U.S. officials were angry today over reports that Iraq is allowing Iran to use its airspace to supply the embattled Syrian regime with military equipment, but Iraq demanded evidence to back up the American accusations.
Ali al-Moussawi, the spokesman for Iraq's prime minister, said that the U.S. has not to proven its claims that Iran is sending arms to support the forces of Syrian President Bashar al-Assad in the 18-month bloody civil war.
Moussawi said Iranian officials promised his boss, Prime Minister Nouri al-Maliki, that the flights are simply transporting aid and food. Flying weapons through Iraqi air space would violate a United Nations Security Council Resolution and Iraq had warned Iran, he said.
"The Iraqi government is carefully monitoring this issue both in the sky and ground," al-Moussawi told the Associated Press. "Until now, there is no evidence of any violation in this regard, and if anyone has any evidence, they should bring it to us and we will take the needed measures."
Vice President Joe Biden was supposed to provide the proof about a month ago but it was never received, al-Moussawi added.
State Department Deputy Spokesman Patrick Ventrell said today that the U.S. has had "several conversations" with Iraqi officials about the issue. Ventrell said the Iranians "will stop at nothing" in their quest to continue to help the Syrian government.
"Iranians have been so explicit and so clear about their unyielding support for the murderous Assad regime that it continues to be an item of concern for the international community," he said.
Sen.
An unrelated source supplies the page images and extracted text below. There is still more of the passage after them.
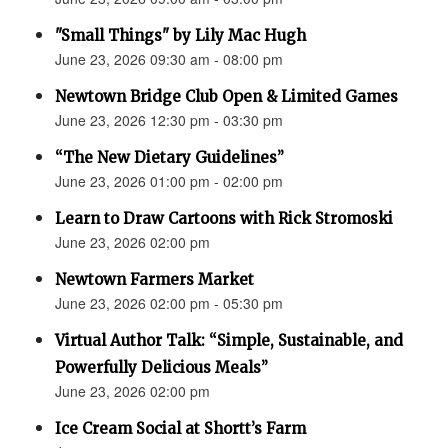
"Small Things" by Lily Mac Hugh
June 23, 2026 09:30 am - 08:00 pm
Newtown Bridge Club Open & Limited Games
June 23, 2026 12:30 pm - 03:30 pm
“The New Dietary Guidelines”
June 23, 2026 01:00 pm - 02:00 pm
Learn to Draw Cartoons with Rick Stromoski
June 23, 2026 02:00 pm
Newtown Farmers Market
June 23, 2026 02:00 pm - 05:30 pm
Virtual Author Talk: “Simple, Sustainable, and
Powerfully Delicious Meals”
June 23, 2026 02:00 pm
Ice Cream Social at Shortt’s Farm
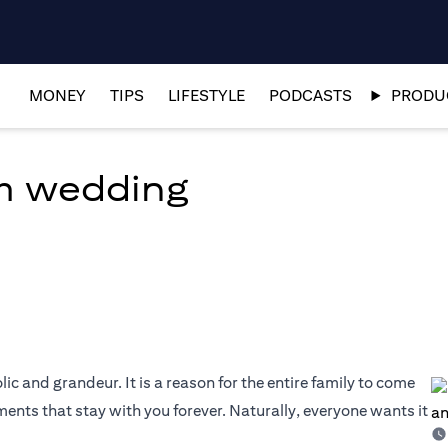
MONEY
TIPS
LIFESTYLE
PODCASTS
PRODUC
am wedding
olic and grandeur. It is a reason for the entire family to come
nts that stay with you forever. Naturally, everyone wants it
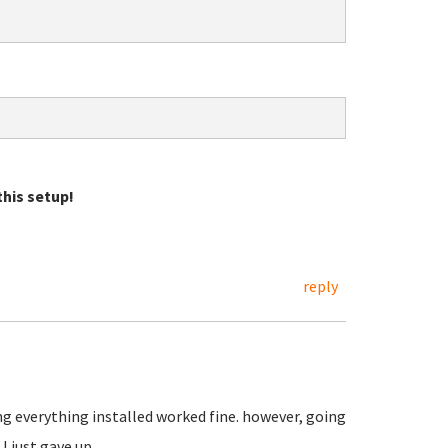
his setup!
reply
ing everything installed worked fine. however, going
I just gave up.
Joe Lieberman, I-Conn., told the AP in Baghdad that Iraq's failure to stop the flights could threaten the long-term relationship with the U.S. as well as aid Iraq could receive as part of a 2008 strategic pact between the two nations.
"Bottom line, this kind of problem with these Iranian overflights can make it more difficult to proceed with the Strategic Framework Agreement in the manner that the prime minister and we would like to see happen," Lieberman said.
Ventrell stressed that Iraq is a sovereign country which is in control its own airspace, but that the United States would like for Maliki's government to establish a requirement that any Iranian aircraft flying over Iraqi territory must land and be inspected before travelling onward.
He warned that the U.S. expects Iraq to abide by the U.N. Security Council ban on Iranian arm exports, as well as honor the strategic partner agreement between America and Iraq.
Iranian flights carrying military equipment to Syria had been stopped earlier this year, but resumed in July, according to a report today by the New York Times citing senior American officials.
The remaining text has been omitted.